Task instructions:
In the entries below, find the line containing "Нажимая на кнопку" and the line containing "производителей (или аналогичных". Copy those two lines and everything between them exactly, and only that.

Data to examine:

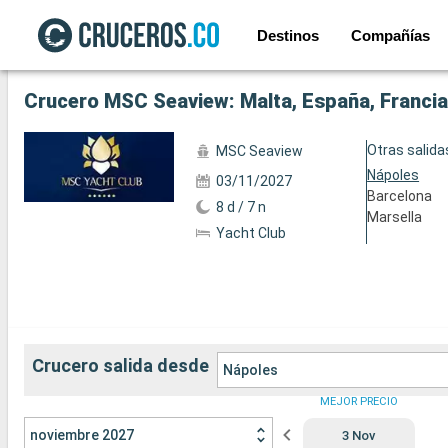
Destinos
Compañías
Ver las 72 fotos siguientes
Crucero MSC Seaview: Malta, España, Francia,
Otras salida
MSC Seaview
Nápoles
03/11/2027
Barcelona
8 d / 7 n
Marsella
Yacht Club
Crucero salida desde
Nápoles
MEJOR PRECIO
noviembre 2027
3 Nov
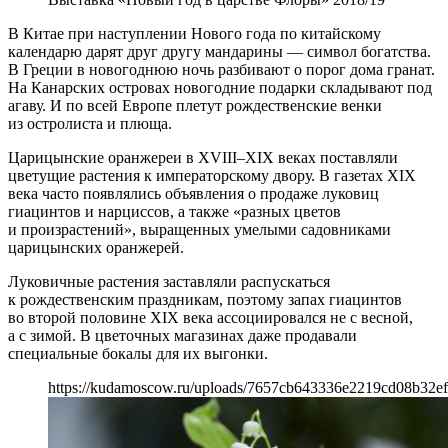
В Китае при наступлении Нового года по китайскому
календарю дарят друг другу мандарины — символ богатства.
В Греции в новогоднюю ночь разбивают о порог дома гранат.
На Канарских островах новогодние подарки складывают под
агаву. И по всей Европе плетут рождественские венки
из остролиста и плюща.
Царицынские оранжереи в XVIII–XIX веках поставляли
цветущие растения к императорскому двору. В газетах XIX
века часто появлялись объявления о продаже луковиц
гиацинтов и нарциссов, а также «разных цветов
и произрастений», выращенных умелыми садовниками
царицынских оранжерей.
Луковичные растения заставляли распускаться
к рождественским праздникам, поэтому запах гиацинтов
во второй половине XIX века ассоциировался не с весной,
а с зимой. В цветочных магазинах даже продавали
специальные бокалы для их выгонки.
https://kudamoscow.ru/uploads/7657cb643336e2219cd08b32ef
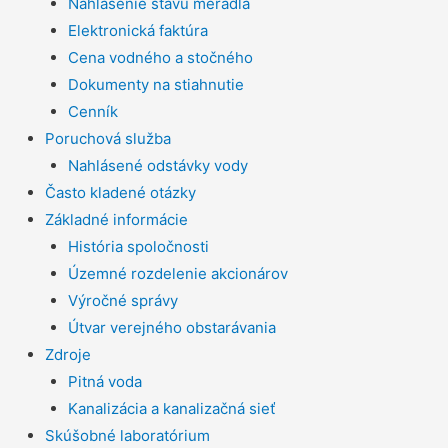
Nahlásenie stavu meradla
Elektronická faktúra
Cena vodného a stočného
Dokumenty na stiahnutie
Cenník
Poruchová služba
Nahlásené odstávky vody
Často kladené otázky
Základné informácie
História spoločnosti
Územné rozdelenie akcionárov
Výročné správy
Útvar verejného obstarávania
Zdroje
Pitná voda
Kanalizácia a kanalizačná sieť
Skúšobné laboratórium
---
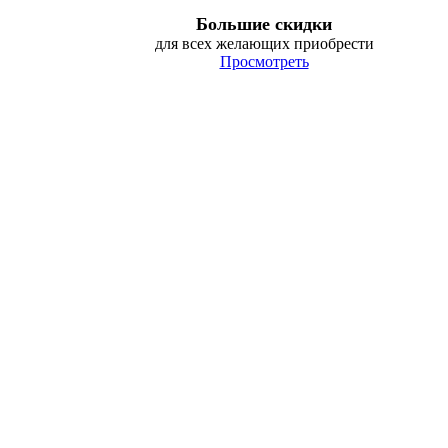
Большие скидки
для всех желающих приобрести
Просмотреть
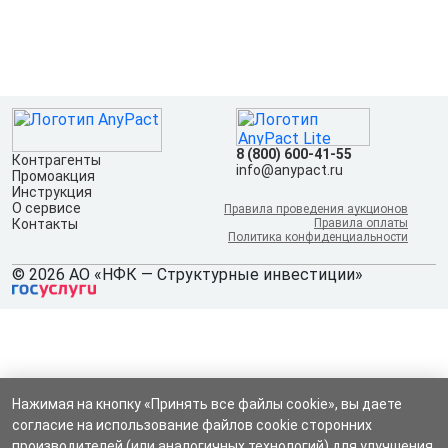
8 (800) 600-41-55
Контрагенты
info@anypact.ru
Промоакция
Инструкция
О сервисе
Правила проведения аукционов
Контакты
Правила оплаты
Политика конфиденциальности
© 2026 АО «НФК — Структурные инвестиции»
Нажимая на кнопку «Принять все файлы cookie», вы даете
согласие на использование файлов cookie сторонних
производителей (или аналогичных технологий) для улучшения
==
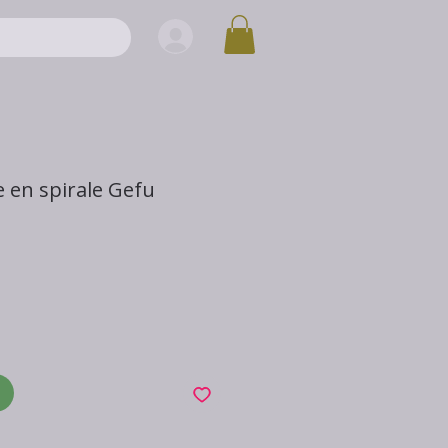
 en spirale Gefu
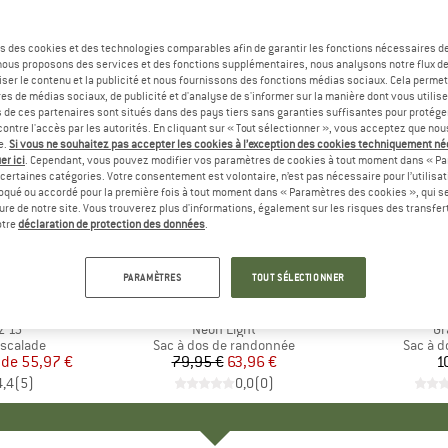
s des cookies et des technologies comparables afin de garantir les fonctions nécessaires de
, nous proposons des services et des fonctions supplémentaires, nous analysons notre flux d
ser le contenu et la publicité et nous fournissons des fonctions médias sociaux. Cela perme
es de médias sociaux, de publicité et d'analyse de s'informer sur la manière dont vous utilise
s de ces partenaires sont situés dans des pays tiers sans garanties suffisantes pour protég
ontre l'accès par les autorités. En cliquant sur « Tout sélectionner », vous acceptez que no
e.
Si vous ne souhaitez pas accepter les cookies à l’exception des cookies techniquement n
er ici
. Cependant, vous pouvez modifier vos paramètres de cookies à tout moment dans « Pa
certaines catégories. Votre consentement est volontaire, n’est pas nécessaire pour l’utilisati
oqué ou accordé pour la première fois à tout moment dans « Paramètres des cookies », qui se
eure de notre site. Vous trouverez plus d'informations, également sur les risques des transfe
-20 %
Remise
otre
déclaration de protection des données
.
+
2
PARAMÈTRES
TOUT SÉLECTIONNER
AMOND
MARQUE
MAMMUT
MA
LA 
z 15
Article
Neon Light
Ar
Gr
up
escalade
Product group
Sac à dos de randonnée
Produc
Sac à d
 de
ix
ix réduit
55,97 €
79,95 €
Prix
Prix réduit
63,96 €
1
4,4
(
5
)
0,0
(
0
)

Exercise result:
Нажимая на кнопку «Принять все файлы cookie», вы даете
согласие на использование файлов cookie сторонних
производителей (или аналогичных технологий) для улучшения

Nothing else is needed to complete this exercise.